*** Opening Provided records ***

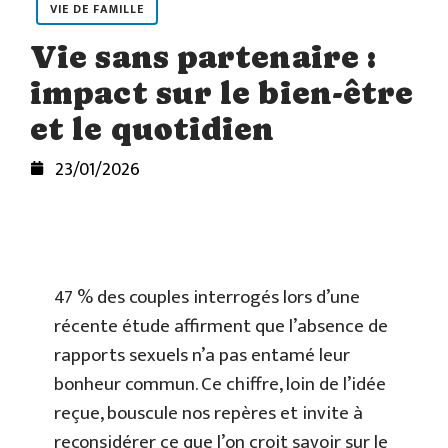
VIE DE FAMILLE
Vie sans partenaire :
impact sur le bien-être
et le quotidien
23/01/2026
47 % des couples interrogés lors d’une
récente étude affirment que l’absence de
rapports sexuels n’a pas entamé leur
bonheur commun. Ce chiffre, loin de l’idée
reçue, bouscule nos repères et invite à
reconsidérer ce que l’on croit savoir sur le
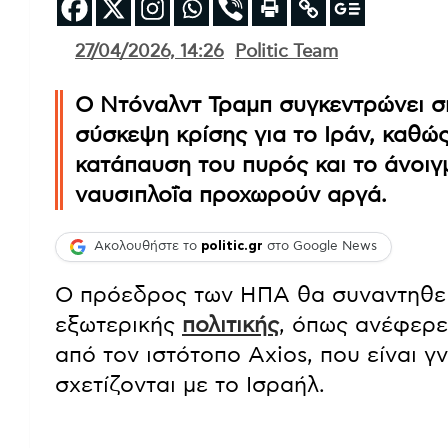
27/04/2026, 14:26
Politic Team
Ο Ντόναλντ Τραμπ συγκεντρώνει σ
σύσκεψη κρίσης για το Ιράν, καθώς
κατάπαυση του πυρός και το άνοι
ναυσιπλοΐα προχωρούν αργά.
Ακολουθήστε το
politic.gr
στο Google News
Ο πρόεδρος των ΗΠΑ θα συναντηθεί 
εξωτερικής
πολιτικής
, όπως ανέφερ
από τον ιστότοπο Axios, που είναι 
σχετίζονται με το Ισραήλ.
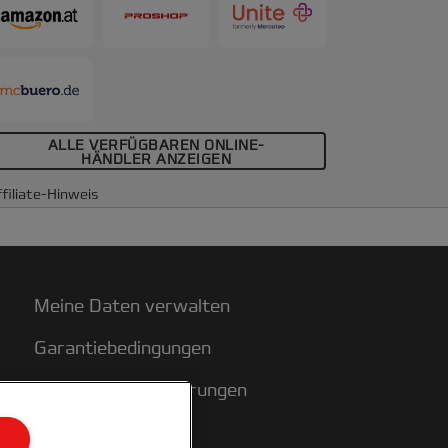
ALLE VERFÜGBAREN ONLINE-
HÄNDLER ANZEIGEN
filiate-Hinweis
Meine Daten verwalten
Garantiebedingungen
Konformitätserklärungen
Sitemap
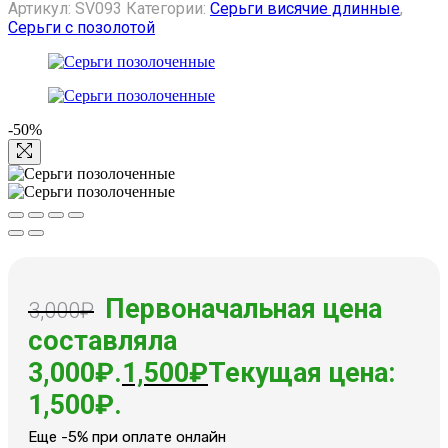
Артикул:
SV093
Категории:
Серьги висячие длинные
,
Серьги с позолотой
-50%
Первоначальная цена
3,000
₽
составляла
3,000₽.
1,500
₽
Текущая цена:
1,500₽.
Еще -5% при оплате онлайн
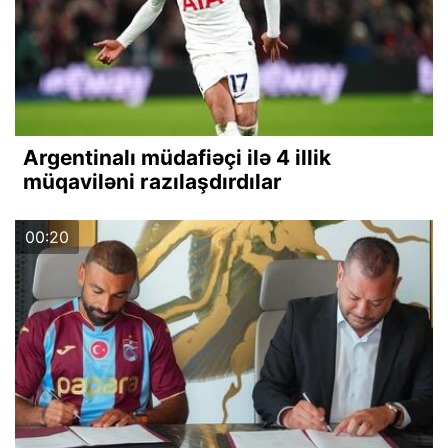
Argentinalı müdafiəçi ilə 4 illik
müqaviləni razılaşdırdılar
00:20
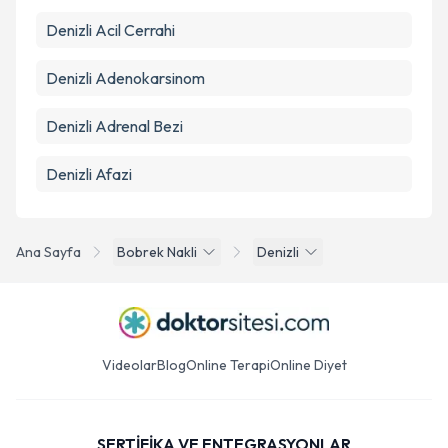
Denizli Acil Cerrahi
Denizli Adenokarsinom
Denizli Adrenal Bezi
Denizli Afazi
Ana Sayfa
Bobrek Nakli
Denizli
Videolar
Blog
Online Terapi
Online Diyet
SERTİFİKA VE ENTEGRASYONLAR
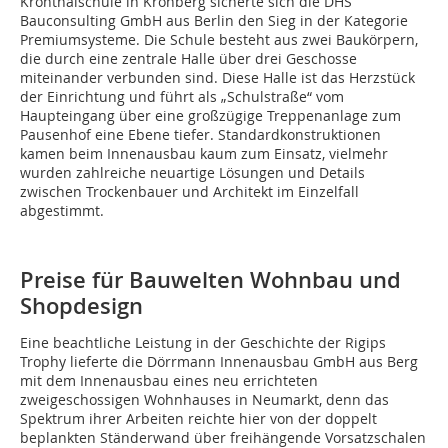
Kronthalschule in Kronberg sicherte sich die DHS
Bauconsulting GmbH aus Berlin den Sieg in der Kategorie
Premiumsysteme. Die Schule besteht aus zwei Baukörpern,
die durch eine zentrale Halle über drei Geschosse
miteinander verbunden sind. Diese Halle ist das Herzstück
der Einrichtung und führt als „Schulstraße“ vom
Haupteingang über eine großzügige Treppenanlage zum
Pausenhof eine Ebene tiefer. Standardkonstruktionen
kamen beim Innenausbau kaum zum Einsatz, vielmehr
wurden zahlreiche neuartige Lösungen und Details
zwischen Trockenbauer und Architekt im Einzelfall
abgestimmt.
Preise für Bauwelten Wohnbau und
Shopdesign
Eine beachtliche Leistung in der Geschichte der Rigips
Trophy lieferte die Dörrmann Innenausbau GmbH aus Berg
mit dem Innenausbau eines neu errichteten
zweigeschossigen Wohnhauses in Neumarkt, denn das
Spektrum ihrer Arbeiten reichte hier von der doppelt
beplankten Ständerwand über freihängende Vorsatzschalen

*** Closing Provided records ***

▸ Directions
If a line in the records above contains "Innenausbau", copy that line.

▸ Written response
kamen beim Innenausbau kaum zum Einsatz, vielmehr
Trophy lieferte die Dörrmann Innenausbau GmbH aus Berg
mit dem Innenausbau eines neu errichteten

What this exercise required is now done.